We now know that CIA staff physicians and psychologists were involved in almost every interrogation session. This is in direct violation of all known codes of medical ethics, including the Hippocratic Oath, the American Medical Association’s (AMA) Code of Medical Ethics, the American Psychological Association’s (APA) Ethical Principles of Psychologists and Code of Conduct, and the World Medical Association’s Declaration of Tokyo. Despite a primary duty to “do no harm” (primum non nocere), a number of medical professionals have been directly involved in helping the US government, the CIA, and other military and intelligence agencies come up with new and creative ways of torturing prisoners.

For some healthcare professionals, torture is also a lucrative business. Two psychologists, Jim Mitchell and Bruce Jessen, helped the CIA develop its interrogation program.

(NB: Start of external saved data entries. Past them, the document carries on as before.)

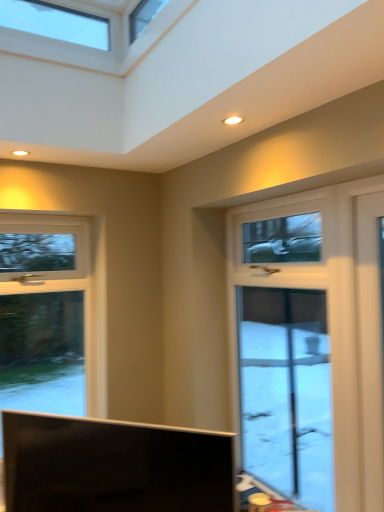 At what (x,y) coordinates should I click in order to perform the action: click on matte black tv at lower center. Please return your answer as a coordinate pair (x, y). Image resolution: width=384 pixels, height=512 pixels. Looking at the image, I should click on (113, 466).

Image resolution: width=384 pixels, height=512 pixels. What do you see at coordinates (113, 466) in the screenshot? I see `matte black tv at lower center` at bounding box center [113, 466].

The image size is (384, 512). Find the location of `white glossy door at right`. white glossy door at right is located at coordinates (309, 344).

Image resolution: width=384 pixels, height=512 pixels. Describe the element at coordinates (309, 344) in the screenshot. I see `white glossy door at right` at that location.

Find the location of a particular element. matte black tv at lower center is located at coordinates (113, 466).

Looking at this image, does matte black tv at lower center appear on the right side of white glossy door at right?

No, matte black tv at lower center is not to the right of white glossy door at right.

Who is more distant, matte black tv at lower center or white glossy door at right?

white glossy door at right is more distant.

Does point (124, 435) appear closer or farther from the camera than point (261, 412)?

Clearly, point (124, 435) is closer to the camera than point (261, 412).

From the image's perspective, is matte black tv at lower center located beneath white glossy door at right?

Yes.

From a real-world perspective, is matte black tv at lower center positioned under white glossy door at right based on gravity?

Yes, from a real-world perspective, matte black tv at lower center is under white glossy door at right.

Which object is thinner, matte black tv at lower center or white glossy door at right?

white glossy door at right is thinner.

Is matte black tv at lower center shorter than white glossy door at right?

Indeed, matte black tv at lower center has a lesser height compared to white glossy door at right.

Considering the sizes of objects matte black tv at lower center and white glossy door at right in the image provided, who is bigger, matte black tv at lower center or white glossy door at right?

Bigger between the two is matte black tv at lower center.

Would you say matte black tv at lower center contains white glossy door at right?

That's incorrect, white glossy door at right is not inside matte black tv at lower center.

Are matte black tv at lower center and white glossy door at right far apart?

matte black tv at lower center is positioned a significant distance from white glossy door at right.

Is matte black tv at lower center turned away from white glossy door at right?

No.

How many degrees apart are the facing directions of matte black tv at lower center and white glossy door at right?

They differ by 41.7 degrees in their facing directions.

How much distance is there between matte black tv at lower center and white glossy door at right?

matte black tv at lower center and white glossy door at right are 4.14 feet apart.

You are a GUI agent. You are given a task and a screenshot of the screen. Output one action in this format:
    pyautogui.click(x=<x>, y=<y>)
    Task: Click on the television in front of the white glossy door at right
    This screenshot has height=512, width=384.
    Given the screenshot: What is the action you would take?
    pyautogui.click(x=113, y=466)

Does white glossy door at right appear on the right side of matte black tv at lower center?

Correct, you'll find white glossy door at right to the right of matte black tv at lower center.

Which object is further away from the camera taking this photo, white glossy door at right or matte black tv at lower center?

white glossy door at right is further away from the camera.

Is point (276, 321) in front of point (207, 452)?

No, it is not.

From the image's perspective, would you say white glossy door at right is positioned over matte black tv at lower center?

Yes.

From a real-world perspective, who is located lower, white glossy door at right or matte black tv at lower center?

In real-world perspective, matte black tv at lower center is lower.

In the scene shown: Considering the relative sizes of white glossy door at right and matte black tv at lower center in the image provided, is white glossy door at right thinner than matte black tv at lower center?

Yes.

Based on the photo, does white glossy door at right have a lesser height compared to matte black tv at lower center?

Incorrect, the height of white glossy door at right does not fall short of that of matte black tv at lower center.

Does white glossy door at right have a smaller size compared to matte black tv at lower center?

Yes.

Is white glossy door at right completely or partially outside of matte black tv at lower center?

That's correct, white glossy door at right is outside of matte black tv at lower center.

Is there a large distance between white glossy door at right and matte black tv at lower center?

white glossy door at right is far away from matte black tv at lower center.

Is matte black tv at lower center at the back of white glossy door at right?

No, white glossy door at right's orientation is not away from matte black tv at lower center.

Measure the distance between white glossy door at right and matte black tv at lower center.

white glossy door at right is 1.26 meters away from matte black tv at lower center.

Locate an element on the screen. television in front of the white glossy door at right is located at coordinates (113, 466).

You are a GUI agent. You are given a task and a screenshot of the screen. Output one action in this format:
    pyautogui.click(x=<x>, y=<y>)
    Task: Click on the window above the matte black tv at lower center (from a real-world perspective)
    
    Given the screenshot: What is the action you would take?
    [309, 344]

In the image, there is a matte black tv at lower center. Identify the location of window above it (from the image's perspective). The image size is (384, 512). (309, 344). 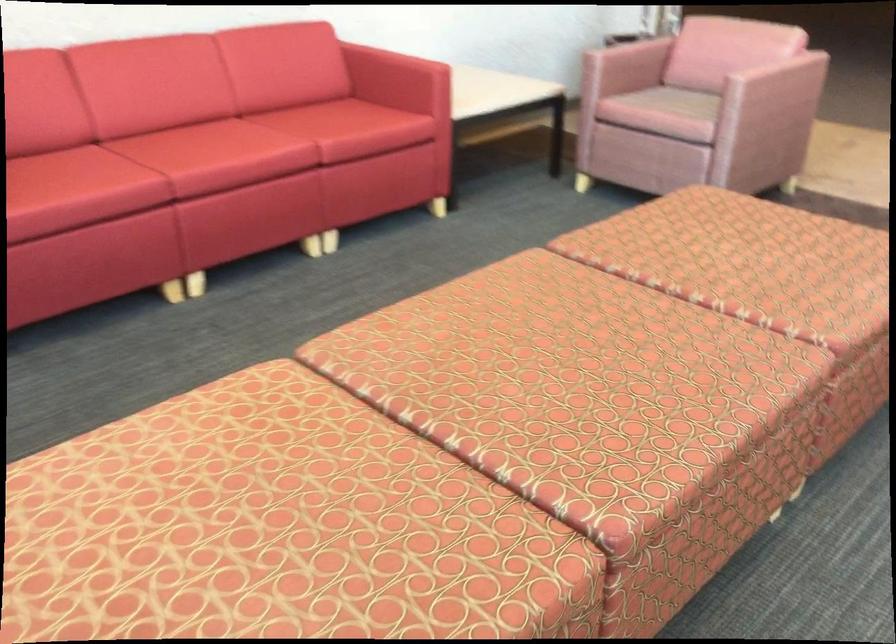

In exchange, they received more than $80 million from the US government.

Consider a few examples of physician involvement in torture outlined in the Senate report: Clinicians with the CIA’s Office of Medical Services, which provides healthcare to Agency employees, decided when detainees’ injuries were sufficiently healed such that agents could again interrogating them. A team of physicians determined which prisoners should be waterboarded, an interrogation technique that simulates drowning.

At one detention site, even though a prisoner’s feet were badly broken, the examining doctor nevertheless recommended that he be forced to stand for nearly 52 hours in order to extract information. Nurses and doctors also used rectal feeding and hydration — forcible injection of water, saline and even a pureed mix of hummus, nuts and pasta through the anus — despite the fact there is no physiological benefit or medical purpose to rectal feeding.

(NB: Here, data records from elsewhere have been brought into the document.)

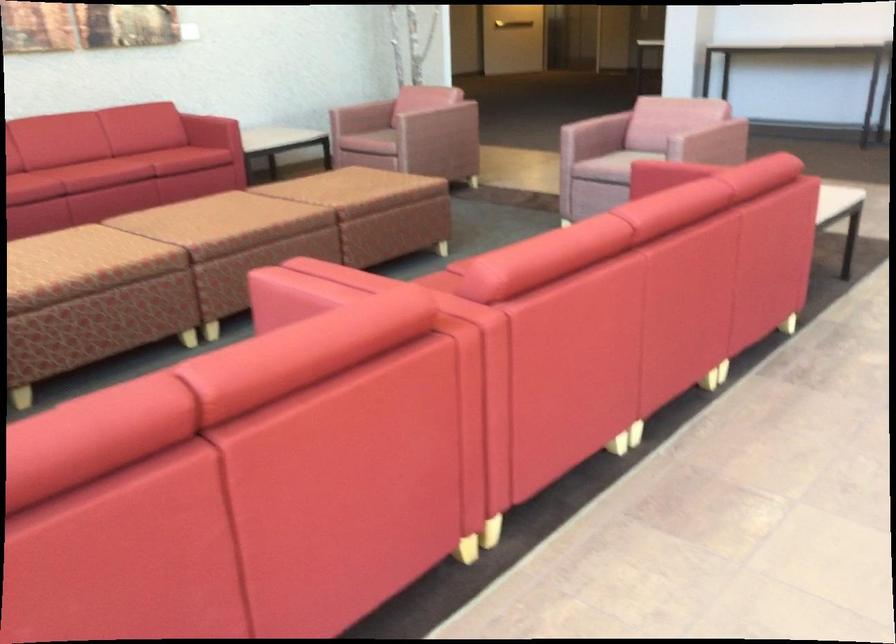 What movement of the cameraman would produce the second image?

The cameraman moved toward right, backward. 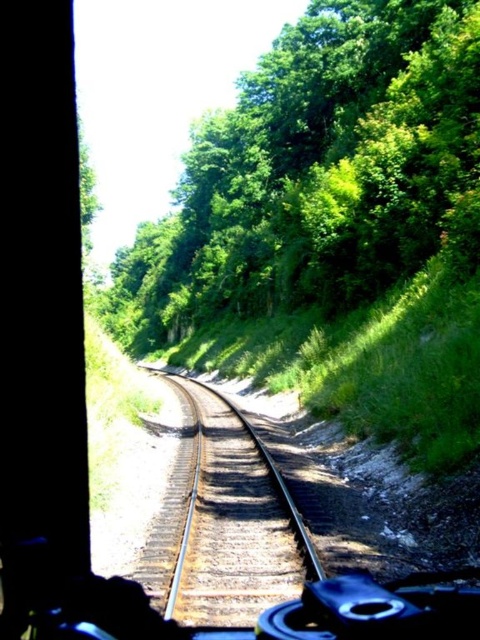 Which of these two, green leafy trees at upper center or metal/smooth train tracks at center, stands taller?

With more height is green leafy trees at upper center.

Which is in front, point (403, 179) or point (165, 525)?

Point (165, 525) is in front.

Identify the location of green leafy trees at upper center. (315, 170).

The image size is (480, 640). Identify the location of green leafy trees at upper center. (315, 170).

Few of these healthcare professionals are likely to face any consequences. To date, only one clinician has ever been sanctioned for their involvement in torture: a Navy nurse who refused to force-feed prisoners who were on an extended hunger strike at Guantanamo. He will probably be discharged from the military. He may also face criminal prosecution for failing to obey orders.

He will likely be the only medical professional prosecuted. The Obama Administration has largely given a “Get Out of Jail Free” card to everyone involved. In a briefing given by the White House following the release of the Torture Report, for example, a senior official with the US Department of Justice concluded that the CIA’s enhanced interrogation activities were “authorized” and “reviewed as legal” at the time they occurred.

While the AMA and the APA have condemned the actions of the clinicians and psychologists mentioned in the report, as professional organizations with no legal or licensing authority, there is little they can do to punish those involved. State medical licensing boards could suspect or revoke permission to practice, they probably won’t.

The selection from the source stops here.